Mushroom “Scallops”

Mushroom “Scallops”

Sometimes the most magical meals are the ones that transform something ordinary into something extraordinary. These Royal King Trumpet mushrooms, sliced and seared to golden perfection, take on the look and texture of scallops — tender, juicy, and full of umami depth. Cooking this dish felt like alchemy at the table, reminding us that food is both nourishment and creativity. 🌿✨

This dish is a reminder that creativity in the kitchen is about seeing the essence beyond form. A mushroom becomes a scallop, dinner becomes ceremony, and nourishment becomes an act of art.

Mushroom “Scallops” Recipe

Ingredients

  • 4 Royal King Trumpet mushrooms

  • 2 tbsp olive oil or avocado oil

  • 2 tbsp plant butter (or ghee if you use it)

  • 2 cloves garlic, minced

  • ½ cup vegetable broth (or dry white wine for added depth)

  • 1 tbsp tamari or soy sauce

  • Juice of ½ lemon

  • Fresh parsley or chives, chopped (for garnish)

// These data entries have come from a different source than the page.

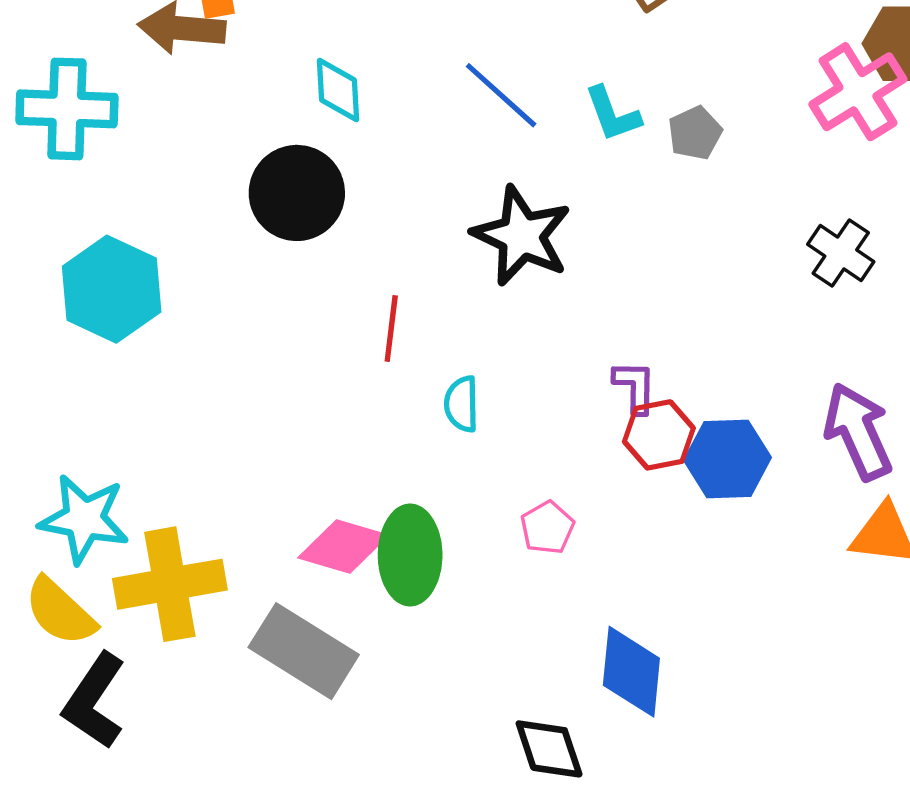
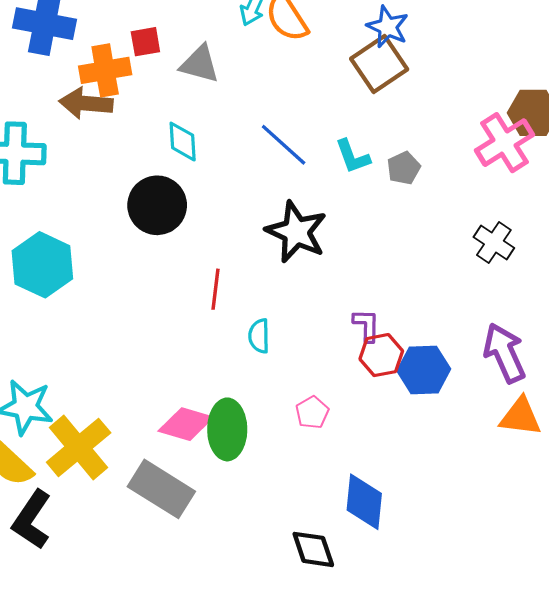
yellow cross: (170, 584) -> (79, 447), turned -30

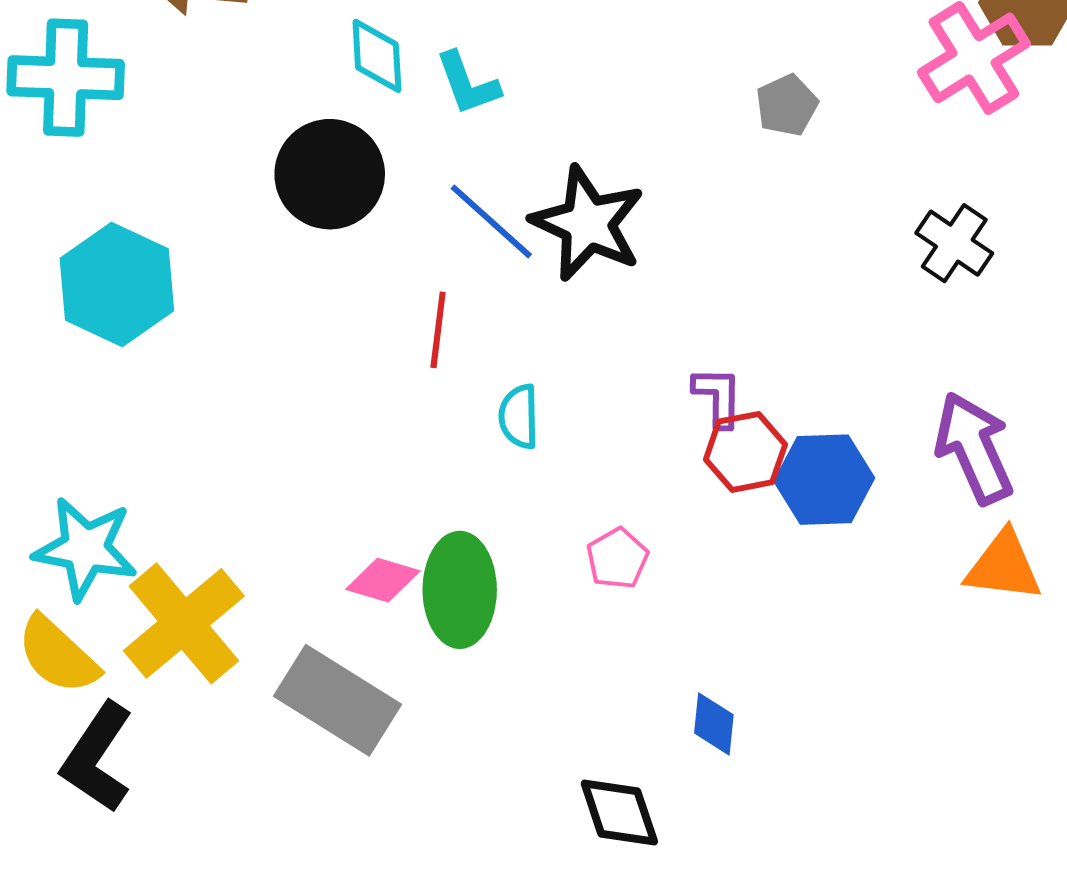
blue line: (284, 145) -> (491, 221), moved
cyan L-shape: (353, 156) -> (468, 84), moved
pink diamond: (186, 424) -> (383, 580), size x0.7
blue diamond: (364, 502) -> (714, 724), size x0.6

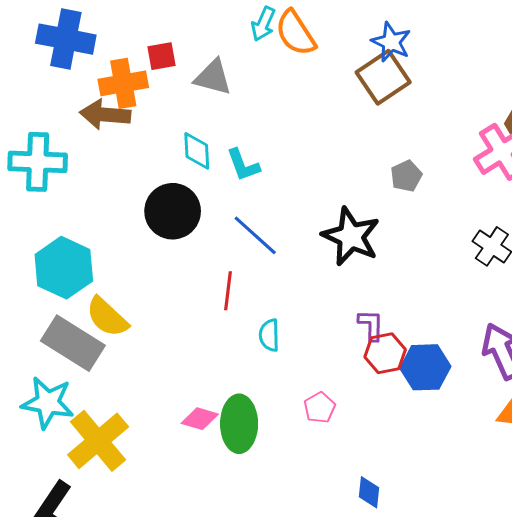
black star: (588, 223) -> (351, 236), moved
yellow semicircle: (58, 655) -> (107, 317), moved
gray rectangle: (338, 700) -> (73, 343), moved

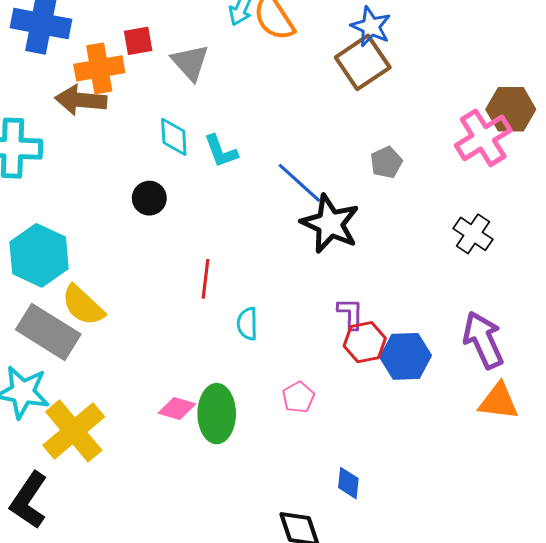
gray triangle: (213, 77) -> (190, 62), turned 33
black circle: (173, 211) -> (149, 198), size x0.6
blue line: (255, 235) -> (299, 183), moved

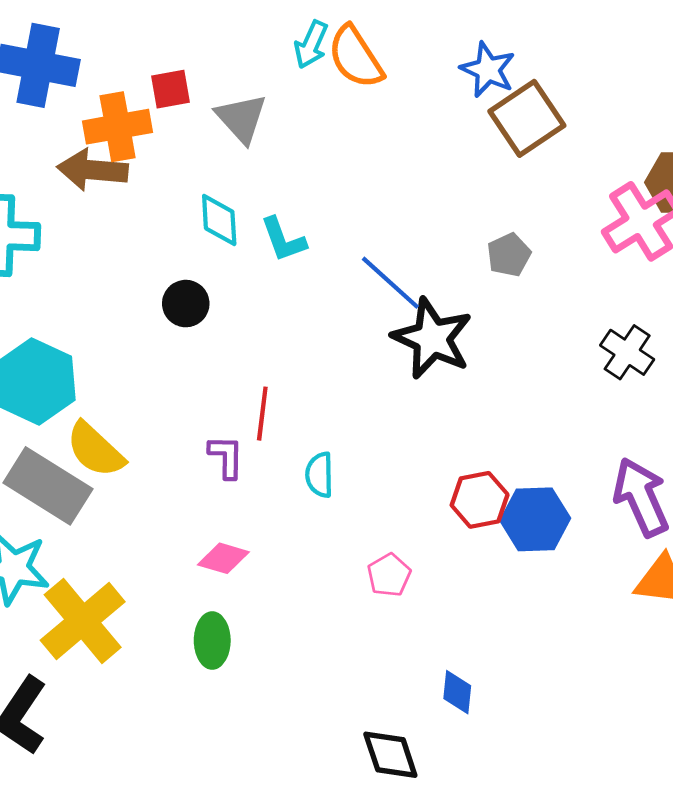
brown square: (363, 62) -> (527, 118), moved
purple L-shape: (350, 314) -> (226, 457), moved
pink diamond: (177, 408) -> (223, 558), moved
green ellipse: (217, 414) -> (212, 641), moved, size x0.7

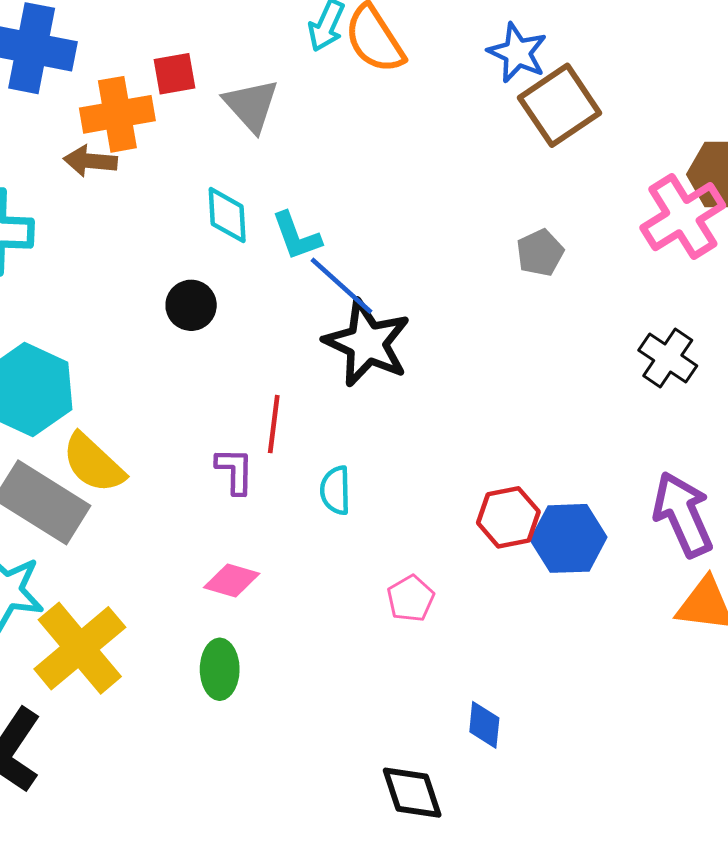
brown arrow: (92, 170) -> (90, 161), size x0.7
blue line: (390, 283) -> (341, 286), moved
black star: (432, 338) -> (367, 343), moved

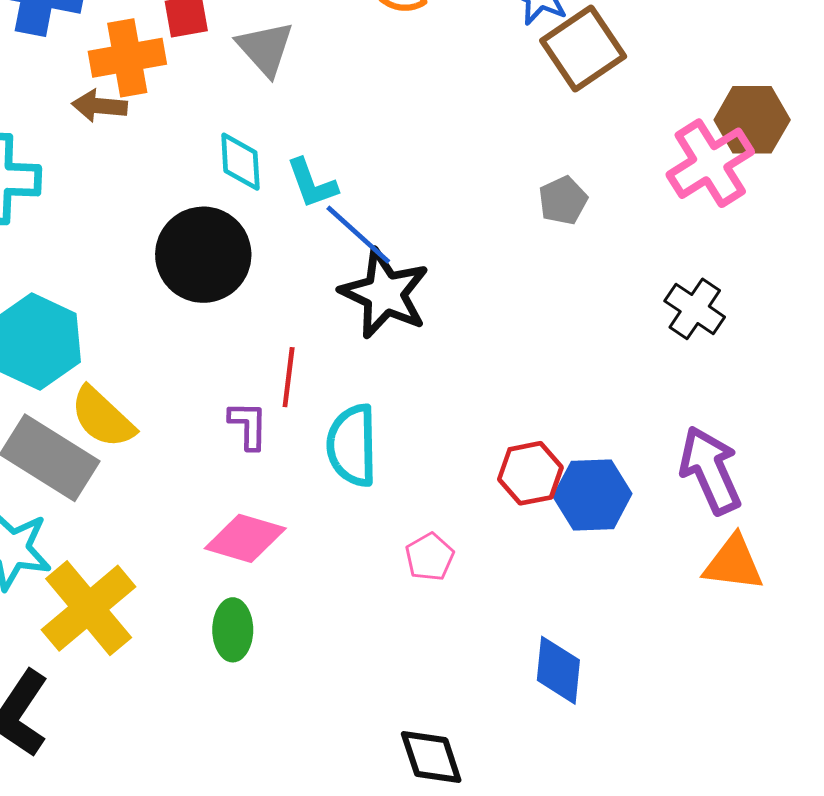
black circle: (191, 305) -> (203, 255), size x1.8
cyan semicircle: (335, 490) -> (352, 445), size x1.6
pink diamond: (232, 581) -> (245, 538), size x1.4
blue diamond: (484, 725) -> (558, 670), moved, size x1.4

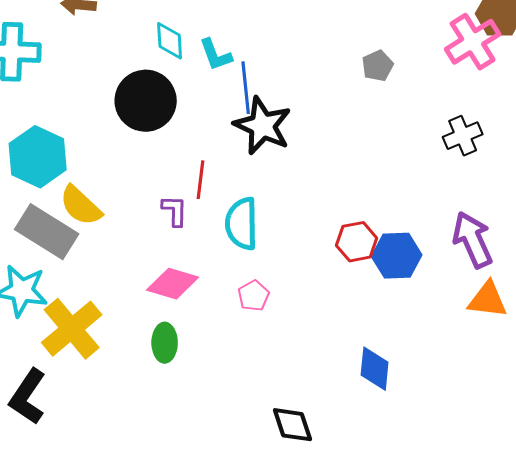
blue line: (358, 235) -> (246, 88), turned 42
black cross: (695, 309) -> (463, 136), turned 33
pink pentagon: (430, 557) -> (254, 296), moved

  • Sea salt & freshly ground black pepper, to taste

Instructions

  1. Prepare the mushrooms

    • Slice the mushroom stems into 1–1.5 inch thick rounds. Use a paring knife to lightly score a crosshatch on each side (this helps them absorb flavor and cook evenly).

  2. Sear

    • Heat oil in a skillet over medium-high heat. Add the mushroom rounds and sear 2–3 minutes per side until golden brown. Remove and set aside.

  3. Make the sauce

    • In the same pan, reduce heat to medium. Add plant butter and garlic, cooking until fragrant (about 1 minute). Deglaze with broth or wine, stirring to lift the browned bits. Add tamari and lemon juice.

  4. Finish

    • Return mushrooms to the pan. Spoon the sauce over them as they simmer for another 2–3 minutes, allowing them to absorb the flavors. Season with salt and pepper.

  5. Serve

    • Plate your “scallops,” drizzle with pan sauce, and garnish with fresh herbs. Serve with seasonal veggies, risotto, or alongside your favorite grain for a full meal.